▶ _What is needed_:
The records that follow are to be transcribed in full, without their images.
BEGIN Provided data
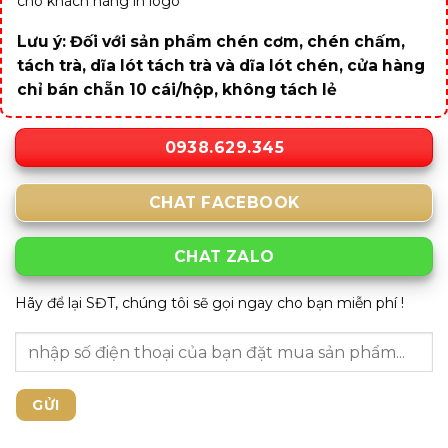
cho khách hàng in logo
Lưu ý: Đối với sản phẩm chén cơm, chén chấm,
tách trà, dĩa lót tách trà và dĩa lót chén, cửa hàng
chỉ bán chẵn 10 cái/hộp, không tách lẻ
0938.629.345
CHAT FACEBOOK
CHAT ZALO
Hãy để lại SĐT, chúng tôi sẽ gọi ngay cho bạn miễn phí !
END Provided data
▶ _Reply_:
cho khách hàng in logo
Lưu ý: Đối với sản phẩm chén cơm, chén chấm,
tách trà, dĩa lót tách trà và dĩa lót chén, cửa hàng
chỉ bán chẵn 10 cái/hộp, không tách lẻ
0938.629.345
CHAT FACEBOOK
CHAT ZALO
Hãy để lại SĐT, chúng tôi sẽ gọi ngay cho bạn miễn phí !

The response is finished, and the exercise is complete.